Knowledge-Graph-UI (KG-UI) is an open-source web-based user interface built for KGs stored in Neo4j. The UI features Cypher queries for viewing immediate neighbors as well as shortest paths between two entities. Additionally, the API can be extended to add other functions such as enrichment analy...
Overview
KG-UI is an innovative knowledge graph user interface designed specifically for Neo4j knowledge graph databases, making it a valuable tool for bioinformatics applications. With its intuitive design and robust capabilities, it provides users the resources they need to effectively manage and interact with complex datasets.
Whether you’re a researcher looking to harness the power of knowledge graphs or a developer seeking to integrate this technology into your applications, KG-UI offers an accessible starting point with its comprehensive Jupyter notebooks that guide users through various processes, from creating assertions to setting up the interface.
Features
- User-Friendly Interface: KG-UI simplifies the interaction with Neo4j databases, providing a clean and intuitive layout for easier navigation and data manipulation.
- Comprehensive Tutorials: The included Jupyter notebooks cover essential topics such as Cypher language, assertions creation, and user interface setup, making it easy for users of all skill levels to get started.
- Local Deployment: Running the interface locally is straightforward, requiring simple commands to launch the application for immediate access via a web browser.

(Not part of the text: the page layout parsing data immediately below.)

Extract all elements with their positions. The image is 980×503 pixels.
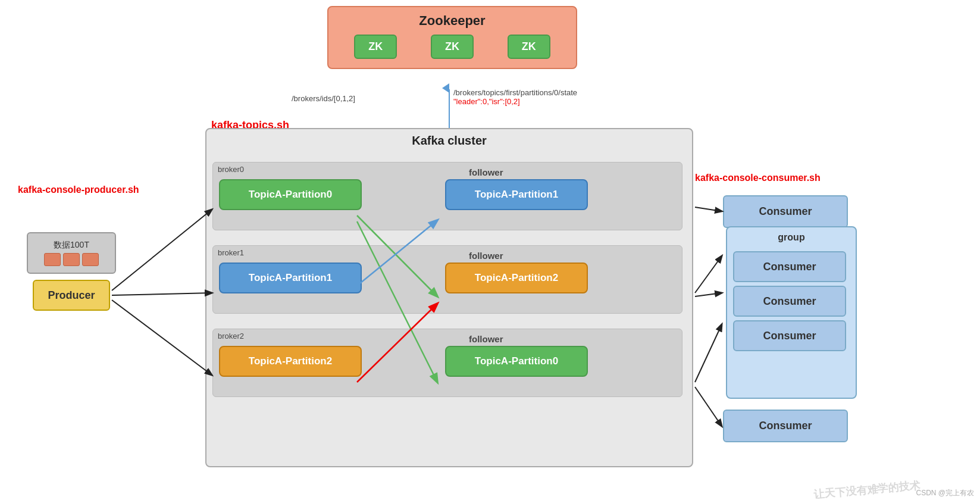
broker1-box: broker1 leader TopicA-Partition1 followe… xyxy=(212,245,682,314)
broker2-follower-partition: TopicA-Partition0 xyxy=(445,346,588,377)
diagram-container: Zookeeper ZK ZK ZK /brokers/ids/[0,1,2] … xyxy=(0,0,980,503)
broker0-leader-partition: TopicA-Partition0 xyxy=(219,179,362,210)
broker1-leader-partition: TopicA-Partition1 xyxy=(219,263,362,293)
kafka-consumer-label: kafka-console-consumer.sh xyxy=(695,173,821,183)
kafka-cluster-title: Kafka cluster xyxy=(206,129,692,152)
data-blocks xyxy=(44,253,99,266)
zk-node-1: ZK xyxy=(431,35,474,59)
zk-nodes: ZK ZK ZK xyxy=(337,35,567,59)
data-box: 数据100T xyxy=(27,232,116,274)
broker0-label: broker0 xyxy=(213,163,682,176)
svg-line-12 xyxy=(695,387,722,426)
consumer-group-item-2: Consumer xyxy=(733,320,846,351)
svg-line-1 xyxy=(112,210,212,290)
consumer-single-top: Consumer xyxy=(723,195,848,228)
svg-line-2 xyxy=(112,293,212,295)
consumer-group-box: group Consumer Consumer Consumer xyxy=(726,226,857,399)
zk-path-right: /brokers/topics/first/partitions/0/state… xyxy=(453,88,577,106)
zk-node-2: ZK xyxy=(508,35,550,59)
svg-line-8 xyxy=(695,207,722,211)
csdn-label: CSDN @完上有农 xyxy=(916,488,974,498)
data-label: 数据100T xyxy=(54,240,89,251)
broker2-leader-partition: TopicA-Partition2 xyxy=(219,346,362,377)
data-block-0 xyxy=(44,253,61,266)
broker2-label: broker2 xyxy=(213,329,682,343)
broker0-follower-label: follower xyxy=(469,167,503,177)
zk-path-left: /brokers/ids/[0,1,2] xyxy=(292,94,355,103)
zk-node-0: ZK xyxy=(354,35,397,59)
consumer-group-item-0: Consumer xyxy=(733,251,846,282)
svg-line-3 xyxy=(112,300,212,375)
consumer-group-item-1: Consumer xyxy=(733,286,846,317)
data-block-2 xyxy=(82,253,99,266)
svg-line-9 xyxy=(695,256,722,293)
svg-line-11 xyxy=(695,324,722,382)
consumer-group-label: group xyxy=(727,227,856,248)
kafka-producer-label: kafka-console-producer.sh xyxy=(18,185,139,195)
kafka-cluster-box: Kafka cluster broker0 leader TopicA-Part… xyxy=(205,128,693,467)
broker1-label: broker1 xyxy=(213,246,682,260)
broker2-box: broker2 leader TopicA-Partition2 followe… xyxy=(212,329,682,397)
watermark: 让天下没有难学的技术 xyxy=(813,478,920,502)
zookeeper-title: Zookeeper xyxy=(337,13,567,29)
broker1-follower-partition: TopicA-Partition2 xyxy=(445,263,588,293)
producer-label: Producer xyxy=(48,289,95,302)
zookeeper-box: Zookeeper ZK ZK ZK xyxy=(327,6,577,69)
broker2-follower-label: follower xyxy=(469,334,503,344)
consumer-single-bottom: Consumer xyxy=(723,410,848,442)
data-block-1 xyxy=(63,253,80,266)
broker0-box: broker0 leader TopicA-Partition0 followe… xyxy=(212,162,682,230)
producer-box: Producer xyxy=(33,280,110,311)
broker1-follower-label: follower xyxy=(469,251,503,261)
svg-line-10 xyxy=(695,293,722,296)
broker0-follower-partition: TopicA-Partition1 xyxy=(445,179,588,210)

- Kubernetes Installation: Seamlessly deploy KG-UI with Kubernetes, enabling users to scale their operations efficiently and manage containerized applications with ease.
- Customization Options: Users can tailor the user interface to fit their specific needs, with detailed examples provided for various customization options.
- Video Tutorials Available: A series of video tutorials help users visualize key concepts and practices, making learning more engaging and effective.